WHAT THIS TASK INVOLVES - Every line of the material that mentions the word "button" should be copied out.

=== Begin Enclosure ===

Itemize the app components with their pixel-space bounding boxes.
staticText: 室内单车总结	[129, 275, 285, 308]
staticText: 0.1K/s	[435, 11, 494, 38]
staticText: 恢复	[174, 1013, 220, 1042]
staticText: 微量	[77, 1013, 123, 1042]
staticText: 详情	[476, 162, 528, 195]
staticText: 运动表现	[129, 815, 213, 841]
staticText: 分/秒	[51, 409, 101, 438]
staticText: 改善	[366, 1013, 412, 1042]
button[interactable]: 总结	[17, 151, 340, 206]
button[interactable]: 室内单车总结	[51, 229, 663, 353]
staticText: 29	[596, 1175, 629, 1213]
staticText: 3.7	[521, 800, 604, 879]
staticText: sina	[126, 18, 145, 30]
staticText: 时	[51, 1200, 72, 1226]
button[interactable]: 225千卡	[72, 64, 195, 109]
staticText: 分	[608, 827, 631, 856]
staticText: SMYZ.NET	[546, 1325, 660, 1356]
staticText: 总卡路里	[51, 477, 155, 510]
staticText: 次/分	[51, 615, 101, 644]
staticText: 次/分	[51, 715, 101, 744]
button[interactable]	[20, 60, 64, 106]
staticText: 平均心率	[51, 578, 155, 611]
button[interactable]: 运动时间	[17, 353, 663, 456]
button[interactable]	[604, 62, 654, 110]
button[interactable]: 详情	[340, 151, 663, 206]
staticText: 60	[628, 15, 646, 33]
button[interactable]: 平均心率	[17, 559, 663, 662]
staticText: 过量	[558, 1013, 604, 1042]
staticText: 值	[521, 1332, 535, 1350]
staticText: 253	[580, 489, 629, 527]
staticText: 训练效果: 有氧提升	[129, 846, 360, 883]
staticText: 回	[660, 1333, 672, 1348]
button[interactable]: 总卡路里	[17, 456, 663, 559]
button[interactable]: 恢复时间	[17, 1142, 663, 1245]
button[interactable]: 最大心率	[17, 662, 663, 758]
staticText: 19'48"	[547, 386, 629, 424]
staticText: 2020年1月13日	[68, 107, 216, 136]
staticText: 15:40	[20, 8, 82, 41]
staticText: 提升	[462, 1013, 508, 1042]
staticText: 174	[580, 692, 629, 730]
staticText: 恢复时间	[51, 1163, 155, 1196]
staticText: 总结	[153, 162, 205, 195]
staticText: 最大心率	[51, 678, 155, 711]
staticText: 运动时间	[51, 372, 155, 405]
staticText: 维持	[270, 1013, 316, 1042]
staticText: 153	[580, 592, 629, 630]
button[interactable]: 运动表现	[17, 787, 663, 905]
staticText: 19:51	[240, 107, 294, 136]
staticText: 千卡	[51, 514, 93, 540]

=== End Enclosure ===

TASK ANSWER -
button[interactable]: 总结	[17, 151, 340, 206]
button[interactable]: 室内单车总结	[51, 229, 663, 353]
button[interactable]: 225千卡	[72, 64, 195, 109]
button[interactable]	[20, 60, 64, 106]
button[interactable]: 运动时间	[17, 353, 663, 456]
button[interactable]	[604, 62, 654, 110]
button[interactable]: 详情	[340, 151, 663, 206]
button[interactable]: 平均心率	[17, 559, 663, 662]
button[interactable]: 总卡路里	[17, 456, 663, 559]
button[interactable]: 恢复时间	[17, 1142, 663, 1245]
button[interactable]: 最大心率	[17, 662, 663, 758]
button[interactable]: 运动表现	[17, 787, 663, 905]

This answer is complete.